# Aerial Shots Are A " Big BLAST " !



## treefork (Feb 1, 2010)

Wow! Talk about fun. What an adrenalin rush. Throwing Big Blast Targets in the air and intercepting them with a Wingshooter Rotating Head.


----------



## ghost0311/8541 (Jan 6, 2013)

what psi are you puting in them?


----------



## treefork (Feb 1, 2010)

This one was close to 90 psi. You will have to see what the limits are on the bottles you have. Make sure you use the cheap thin wall water bottles. The pop bottles are to thick and strong for slingshots.


----------



## Charles (Aug 26, 2010)

A new way to apply body powder after your shower !!! :rofl: :rofl: :rofl:

Cheers ..... Charles


----------



## treefork (Feb 1, 2010)

I thought this was a pretty cool one. Exploding aerial.


----------



## Beanflip (Sep 11, 2010)

treefork said:


> This one was close to 90 psi. You will have to see what the limits are on the bottles you have. Make sure you use the cheap thin wall water bottles. The pop bottles are to thick and strong for slingshots.

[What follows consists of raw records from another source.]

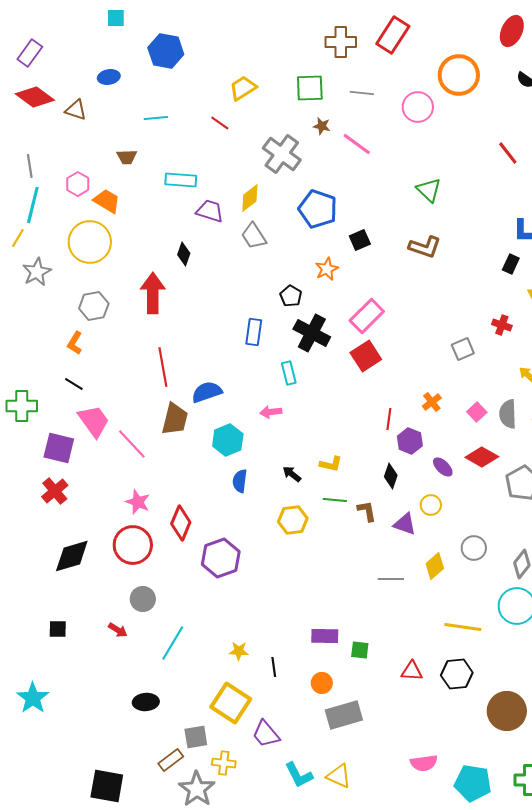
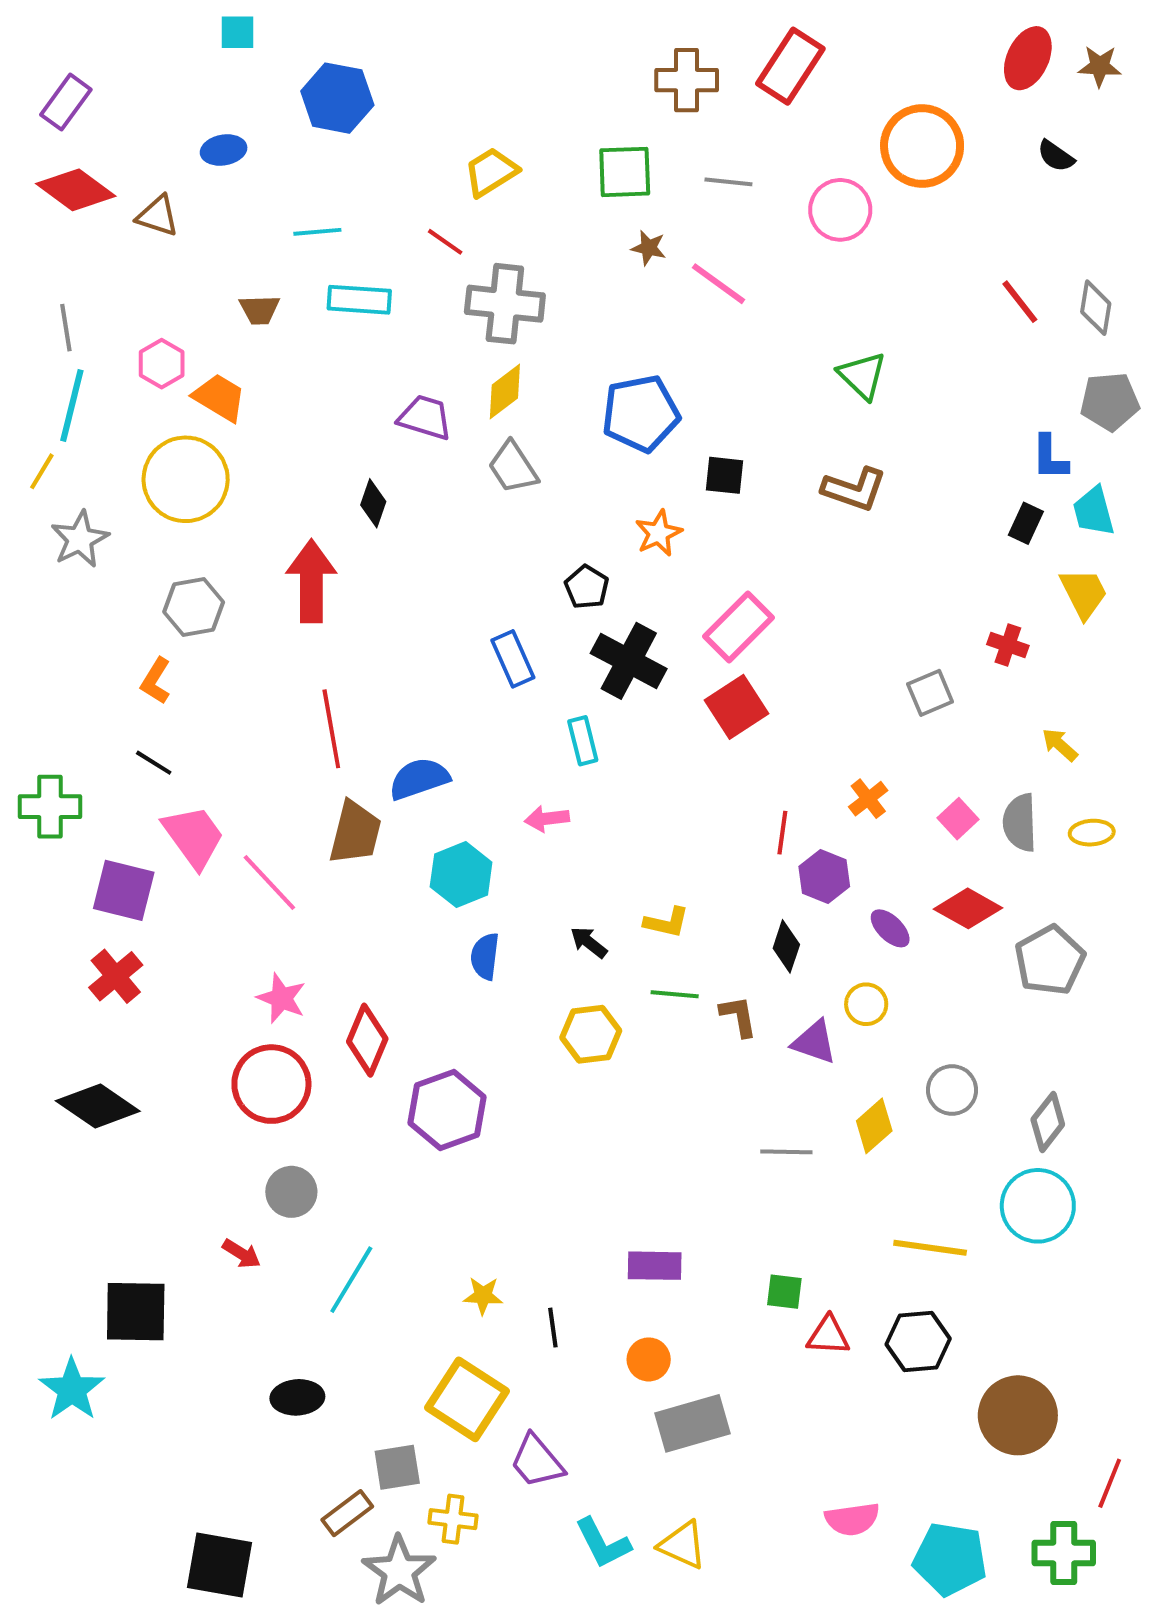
gray cross: (282, 154) -> (505, 304), moved, turned -30
cyan rectangle: (181, 180) -> (359, 300), moved
blue pentagon: (318, 209) -> (641, 413), turned -30
black square: (360, 240) -> (724, 475), turned 30
blue rectangle: (254, 332) -> (513, 659), turned -32
black diamond: (72, 556) -> (98, 1106), moved, turned 51
black square: (58, 629) -> (136, 1312), moved, size x1.8
green square: (360, 650) -> (784, 1292), moved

This is critical information Treefork. You've taken the work out of figuring these out for slingshots. Thanks!


----------



## Rayshot (Feb 1, 2010)

Good stuff!! I have in the mail some Bottle blaster inflators.


----------



## treefork (Feb 1, 2010)

The good thing is for air guns and 22 rim fire,, big bore blowguns and archery you can use the thicker bottles and pressure up more for a bigger report and bang. Imagine sniping these with a 22 cal at long distance and getting that big report.Or laying a powder filled bottle on your archery backstop and taking those long shots and getting the immediate feedback from the target.


----------



## treefork (Feb 1, 2010)

Beanflip said:


> treefork said:
> 
> 
> > This one was close to 90 psi. You will have to see what the limits are on the bottles you have. Make sure you use the cheap thin wall water bottles. The pop bottles are to thick and strong for slingshots.
> ...


Go slow till you get the feel of your particular bottle strength. That's why I like the bike pump. Control. You can see the bottle stretch under pressure. The bottle is a condensed strong balloon in a sense. The ammo pops it.


----------